In other words, I am arguing that principles matter, and that they matter greatly. Without the fences that the founders of the United States carefully erected in order to protect those rights that they claimed were God-given, we are left to the mercy of political animals that care only about results and not about truth.

There also is one more point, that while seemingly secondary, makes the whole matter even more complicated. The fall of HealthSouth and the subsequent accounting fraud must be viewed within the larger arena of the overall collapse of the securities bubbles at the beginning of this decade. From Enron to the legion of financial restatements that led self-righteous politicians to claim that there existed a “corporate crime wave,” we see a larger pattern on behalf of the U.S. Government that created an unstable financial atmosphere.

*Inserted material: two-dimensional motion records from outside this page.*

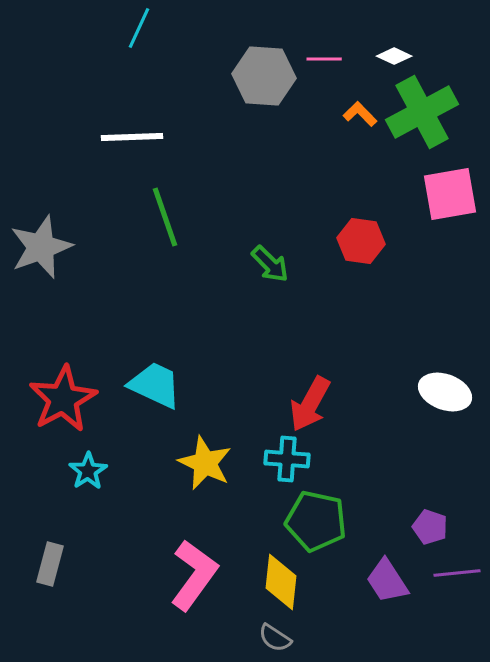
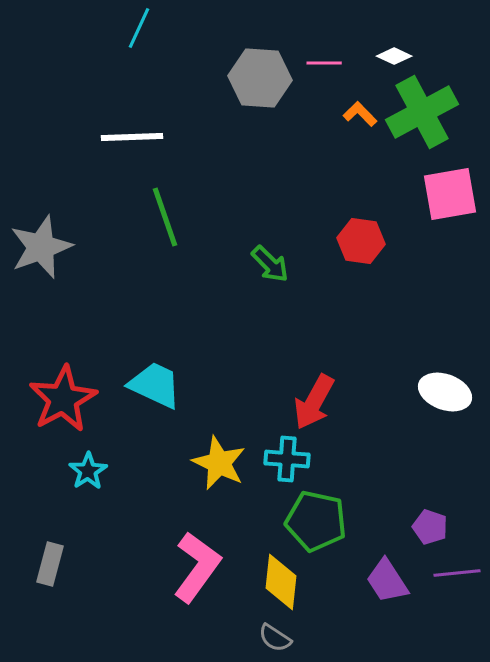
pink line: moved 4 px down
gray hexagon: moved 4 px left, 2 px down
red arrow: moved 4 px right, 2 px up
yellow star: moved 14 px right
pink L-shape: moved 3 px right, 8 px up
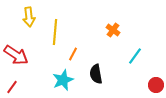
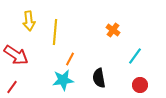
yellow arrow: moved 4 px down
orange line: moved 3 px left, 5 px down
black semicircle: moved 3 px right, 4 px down
cyan star: rotated 15 degrees clockwise
red circle: moved 16 px left
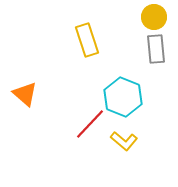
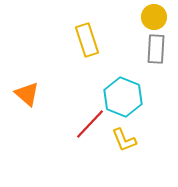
gray rectangle: rotated 8 degrees clockwise
orange triangle: moved 2 px right
yellow L-shape: moved 1 px up; rotated 28 degrees clockwise
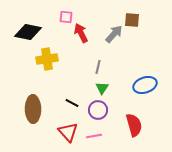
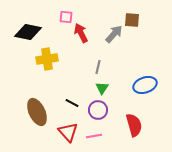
brown ellipse: moved 4 px right, 3 px down; rotated 24 degrees counterclockwise
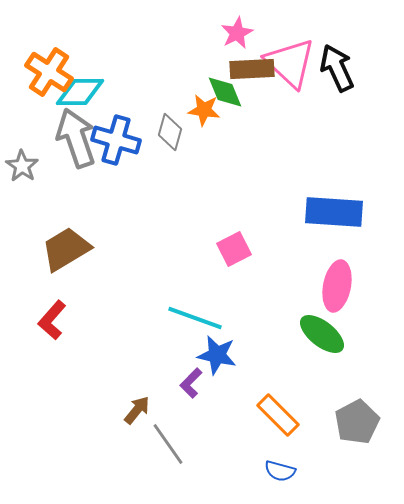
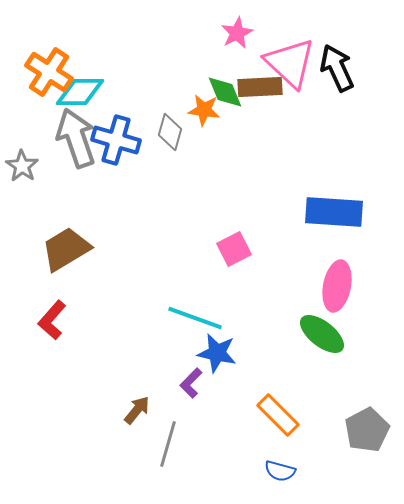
brown rectangle: moved 8 px right, 18 px down
blue star: moved 2 px up
gray pentagon: moved 10 px right, 8 px down
gray line: rotated 51 degrees clockwise
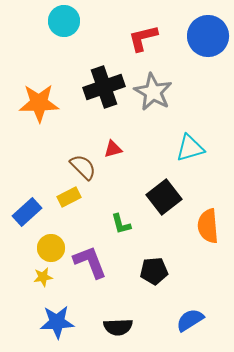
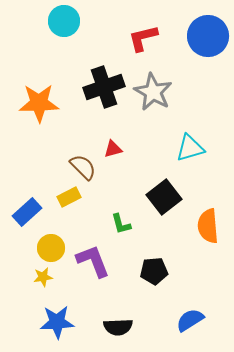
purple L-shape: moved 3 px right, 1 px up
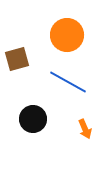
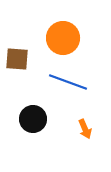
orange circle: moved 4 px left, 3 px down
brown square: rotated 20 degrees clockwise
blue line: rotated 9 degrees counterclockwise
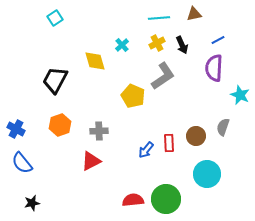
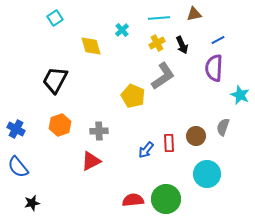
cyan cross: moved 15 px up
yellow diamond: moved 4 px left, 15 px up
blue semicircle: moved 4 px left, 4 px down
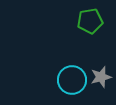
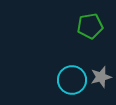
green pentagon: moved 5 px down
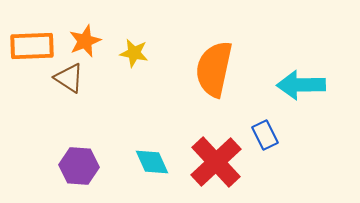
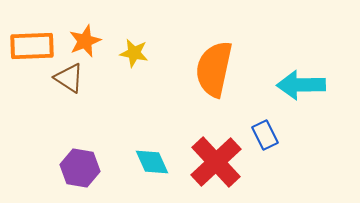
purple hexagon: moved 1 px right, 2 px down; rotated 6 degrees clockwise
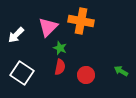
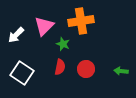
orange cross: rotated 20 degrees counterclockwise
pink triangle: moved 4 px left, 1 px up
green star: moved 3 px right, 4 px up
green arrow: rotated 24 degrees counterclockwise
red circle: moved 6 px up
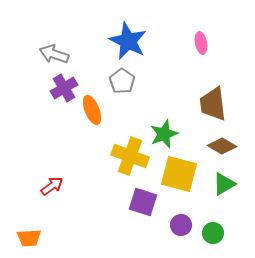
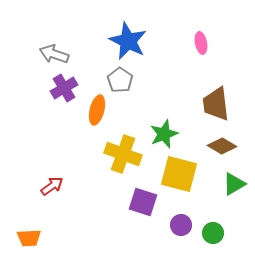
gray pentagon: moved 2 px left, 1 px up
brown trapezoid: moved 3 px right
orange ellipse: moved 5 px right; rotated 36 degrees clockwise
yellow cross: moved 7 px left, 2 px up
green triangle: moved 10 px right
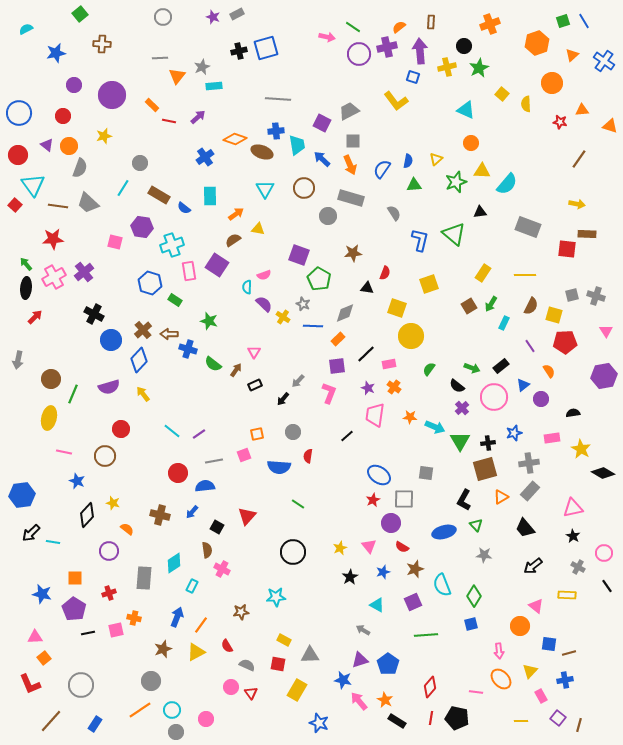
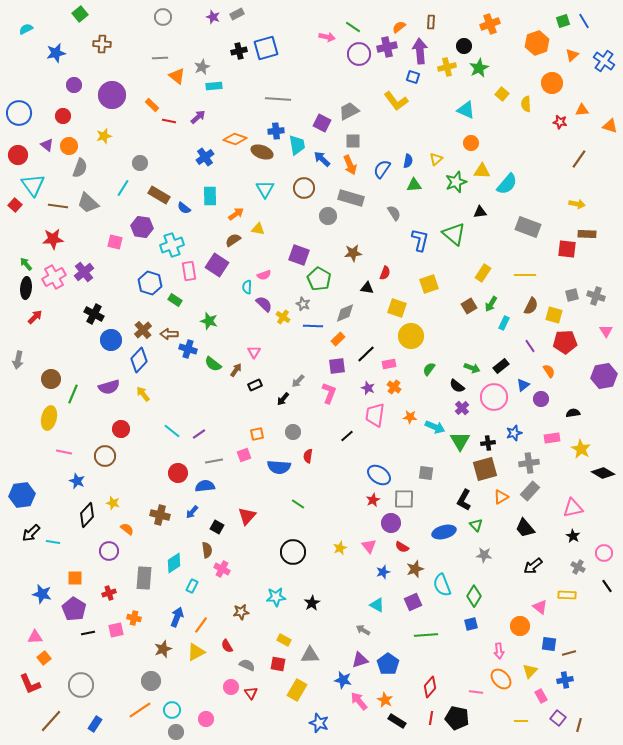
orange triangle at (177, 76): rotated 30 degrees counterclockwise
black star at (350, 577): moved 38 px left, 26 px down
pink triangle at (536, 606): moved 4 px right, 1 px down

What the government was calling the “New Economy” really was nothing more than an inflationary bubble created by the Federal Reserve System, a bubble that Austrians predicted would burst—which it did in spectacular fashion. This was a financial fraud orchestrated at the highest levels of government that resulted in losses of trillions of dollars, not to mention the hundreds of billions of malinvested dollars that steered the U.S. economy in a wrong direction.

(As the vaunted federal budged “surpluses” morphed into half-trillion dollar deficits, we have seen a number of financial “restatements” coming from the Office of Management and Budget. However, no federal number crunchers or politicians will be led off to the federal courts in handcuffs despite this unprecedented “crime wave.”)

Within a few years, Alan Greenspan, the maestro of this financial hoax, will be making speeches for which listeners will pay him six figures (to hear the same obtuse language he uses when testifying before Congress). His partner-in-crime, former President Bill Clinton, by then will be elevated to near-sainthood.

Meanwhile, Richard Scrushy will be spending what is left of his life in a federal prison. Perhaps he deserves to be there, but we will never know. One thing we do know, however, is that the government that will put him there is guilty of much greater crimes and swindles than Scrushy and his underlings ever could have produced.